Data excerpts
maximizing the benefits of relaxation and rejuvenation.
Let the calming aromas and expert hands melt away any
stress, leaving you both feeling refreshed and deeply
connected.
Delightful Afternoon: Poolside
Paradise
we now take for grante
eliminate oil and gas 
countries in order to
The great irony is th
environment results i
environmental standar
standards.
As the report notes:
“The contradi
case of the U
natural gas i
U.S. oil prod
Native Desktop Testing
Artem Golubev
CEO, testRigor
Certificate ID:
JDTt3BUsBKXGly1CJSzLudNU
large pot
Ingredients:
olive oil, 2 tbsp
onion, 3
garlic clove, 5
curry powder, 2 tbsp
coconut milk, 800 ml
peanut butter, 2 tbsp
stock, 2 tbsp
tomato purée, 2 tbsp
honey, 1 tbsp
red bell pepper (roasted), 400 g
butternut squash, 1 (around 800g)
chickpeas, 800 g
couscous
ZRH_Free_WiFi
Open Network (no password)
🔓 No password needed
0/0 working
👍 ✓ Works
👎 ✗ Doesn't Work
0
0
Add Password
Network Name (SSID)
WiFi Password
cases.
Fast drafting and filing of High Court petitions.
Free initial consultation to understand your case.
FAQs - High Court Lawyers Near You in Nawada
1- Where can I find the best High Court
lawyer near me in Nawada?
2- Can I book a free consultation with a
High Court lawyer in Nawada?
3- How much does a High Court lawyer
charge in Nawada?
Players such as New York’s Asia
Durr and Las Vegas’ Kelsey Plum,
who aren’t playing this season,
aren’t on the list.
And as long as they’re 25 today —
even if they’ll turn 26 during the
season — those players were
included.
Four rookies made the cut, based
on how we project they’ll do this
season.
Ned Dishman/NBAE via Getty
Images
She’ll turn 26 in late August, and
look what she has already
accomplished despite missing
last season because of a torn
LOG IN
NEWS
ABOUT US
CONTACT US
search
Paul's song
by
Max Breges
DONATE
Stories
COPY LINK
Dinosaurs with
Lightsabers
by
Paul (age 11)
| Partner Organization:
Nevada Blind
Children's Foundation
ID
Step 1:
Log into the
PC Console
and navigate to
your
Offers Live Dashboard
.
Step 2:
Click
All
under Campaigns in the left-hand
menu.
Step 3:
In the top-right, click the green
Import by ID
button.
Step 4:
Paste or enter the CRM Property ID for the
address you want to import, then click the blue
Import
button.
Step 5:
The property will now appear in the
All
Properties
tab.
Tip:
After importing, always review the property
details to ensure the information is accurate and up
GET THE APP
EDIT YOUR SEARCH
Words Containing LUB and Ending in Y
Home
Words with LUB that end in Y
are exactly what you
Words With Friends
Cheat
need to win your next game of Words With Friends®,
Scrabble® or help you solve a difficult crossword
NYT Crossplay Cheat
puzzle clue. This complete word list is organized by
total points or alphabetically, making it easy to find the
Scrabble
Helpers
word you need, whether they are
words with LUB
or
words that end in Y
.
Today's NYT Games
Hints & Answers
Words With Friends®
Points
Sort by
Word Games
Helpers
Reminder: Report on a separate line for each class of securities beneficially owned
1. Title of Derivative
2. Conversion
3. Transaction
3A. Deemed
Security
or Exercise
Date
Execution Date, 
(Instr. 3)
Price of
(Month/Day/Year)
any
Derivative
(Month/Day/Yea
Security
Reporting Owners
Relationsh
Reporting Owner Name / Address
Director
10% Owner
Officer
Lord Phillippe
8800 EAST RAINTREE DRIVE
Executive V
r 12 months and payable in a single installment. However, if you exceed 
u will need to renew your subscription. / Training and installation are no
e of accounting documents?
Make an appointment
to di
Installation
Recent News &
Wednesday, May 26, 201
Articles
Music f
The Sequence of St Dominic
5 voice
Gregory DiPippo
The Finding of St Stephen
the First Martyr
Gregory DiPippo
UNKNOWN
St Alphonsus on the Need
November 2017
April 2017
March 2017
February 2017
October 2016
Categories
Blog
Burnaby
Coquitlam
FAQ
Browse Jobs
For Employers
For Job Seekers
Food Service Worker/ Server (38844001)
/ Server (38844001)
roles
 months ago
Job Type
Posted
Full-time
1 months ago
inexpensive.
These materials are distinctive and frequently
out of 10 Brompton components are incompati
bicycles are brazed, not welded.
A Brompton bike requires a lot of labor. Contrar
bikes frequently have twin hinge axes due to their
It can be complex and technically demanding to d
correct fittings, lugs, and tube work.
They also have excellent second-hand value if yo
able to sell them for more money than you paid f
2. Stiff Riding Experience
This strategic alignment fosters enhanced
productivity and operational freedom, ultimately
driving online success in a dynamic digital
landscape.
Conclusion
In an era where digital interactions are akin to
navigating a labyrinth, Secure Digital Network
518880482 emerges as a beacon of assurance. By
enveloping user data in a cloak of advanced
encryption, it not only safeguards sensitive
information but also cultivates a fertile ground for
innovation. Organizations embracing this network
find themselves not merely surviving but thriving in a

▶ AIM OF THE TASK:
Return all the data above once more, precisely as given.

▶ ANSWER TO THIS PROBLEM:
maximizing the benefits of relaxation and rejuvenation.
Let the calming aromas and expert hands melt away any
stress, leaving you both feeling refreshed and deeply
connected.
Delightful Afternoon: Poolside
Paradise
we now take for grante
eliminate oil and gas 
countries in order to
The great irony is th
environment results i
environmental standar
standards.
As the report notes:
“The contradi
case of the U
natural gas i
U.S. oil prod
Native Desktop Testing
Artem Golubev
CEO, testRigor
Certificate ID:
JDTt3BUsBKXGly1CJSzLudNU
large pot
Ingredients:
olive oil, 2 tbsp
onion, 3
garlic clove, 5
curry powder, 2 tbsp
coconut milk, 800 ml
peanut butter, 2 tbsp
stock, 2 tbsp
tomato purée, 2 tbsp
honey, 1 tbsp
red bell pepper (roasted), 400 g
butternut squash, 1 (around 800g)
chickpeas, 800 g
couscous
ZRH_Free_WiFi
Open Network (no password)
🔓 No password needed
0/0 working
👍 ✓ Works
👎 ✗ Doesn't Work
0
0
Add Password
Network Name (SSID)
WiFi Password
cases.
Fast drafting and filing of High Court petitions.
Free initial consultation to understand your case.
FAQs - High Court Lawyers Near You in Nawada
1- Where can I find the best High Court
lawyer near me in Nawada?
2- Can I book a free consultation with a
High Court lawyer in Nawada?
3- How much does a High Court lawyer
charge in Nawada?
Players such as New York’s Asia
Durr and Las Vegas’ Kelsey Plum,
who aren’t playing this season,
aren’t on the list.
And as long as they’re 25 today —
even if they’ll turn 26 during the
season — those players were
included.
Four rookies made the cut, based
on how we project they’ll do this
season.
Ned Dishman/NBAE via Getty
Images
She’ll turn 26 in late August, and
look what she has already
accomplished despite missing
last season because of a torn
LOG IN
NEWS
ABOUT US
CONTACT US
search
Paul's song
by
Max Breges
DONATE
Stories
COPY LINK
Dinosaurs with
Lightsabers
by
Paul (age 11)
| Partner Organization:
Nevada Blind
Children's Foundation
ID
Step 1:
Log into the
PC Console
and navigate to
your
Offers Live Dashboard
.
Step 2:
Click
All
under Campaigns in the left-hand
menu.
Step 3:
In the top-right, click the green
Import by ID
button.
Step 4:
Paste or enter the CRM Property ID for the
address you want to import, then click the blue
Import
button.
Step 5:
The property will now appear in the
All
Properties
tab.
Tip:
After importing, always review the property
details to ensure the information is accurate and up
GET THE APP
EDIT YOUR SEARCH
Words Containing LUB and Ending in Y
Home
Words with LUB that end in Y
are exactly what you
Words With Friends
Cheat
need to win your next game of Words With Friends®,
Scrabble® or help you solve a difficult crossword
NYT Crossplay Cheat
puzzle clue. This complete word list is organized by
total points or alphabetically, making it easy to find the
Scrabble
Helpers
word you need, whether they are
words with LUB
or
words that end in Y
.
Today's NYT Games
Hints & Answers
Words With Friends®
Points
Sort by
Word Games
Helpers
Reminder: Report on a separate line for each class of securities beneficially owned
1. Title of Derivative
2. Conversion
3. Transaction
3A. Deemed
Security
or Exercise
Date
Execution Date, 
(Instr. 3)
Price of
(Month/Day/Year)
any
Derivative
(Month/Day/Yea
Security
Reporting Owners
Relationsh
Reporting Owner Name / Address
Director
10% Owner
Officer
Lord Phillippe
8800 EAST RAINTREE DRIVE
Executive V
r 12 months and payable in a single installment. However, if you exceed 
u will need to renew your subscription. / Training and installation are no
e of accounting documents?
Make an appointment
to di
Installation
Recent News &
Wednesday, May 26, 201
Articles
Music f
The Sequence of St Dominic
5 voice
Gregory DiPippo
The Finding of St Stephen
the First Martyr
Gregory DiPippo
UNKNOWN
St Alphonsus on the Need
November 2017
April 2017
March 2017
February 2017
October 2016
Categories
Blog
Burnaby
Coquitlam
FAQ
Browse Jobs
For Employers
For Job Seekers
Food Service Worker/ Server (38844001)
/ Server (38844001)
roles
 months ago
Job Type
Posted
Full-time
1 months ago
inexpensive.
These materials are distinctive and frequently
out of 10 Brompton components are incompati
bicycles are brazed, not welded.
A Brompton bike requires a lot of labor. Contrar
bikes frequently have twin hinge axes due to their
It can be complex and technically demanding to d
correct fittings, lugs, and tube work.
They also have excellent second-hand value if yo
able to sell them for more money than you paid f
2. Stiff Riding Experience
This strategic alignment fosters enhanced
productivity and operational freedom, ultimately
driving online success in a dynamic digital
landscape.
Conclusion
In an era where digital interactions are akin to
navigating a labyrinth, Secure Digital Network
518880482 emerges as a beacon of assurance. By
enveloping user data in a cloak of advanced
encryption, it not only safeguards sensitive
information but also cultivates a fertile ground for
innovation. Organizations embracing this network
find themselves not merely surviving but thriving in a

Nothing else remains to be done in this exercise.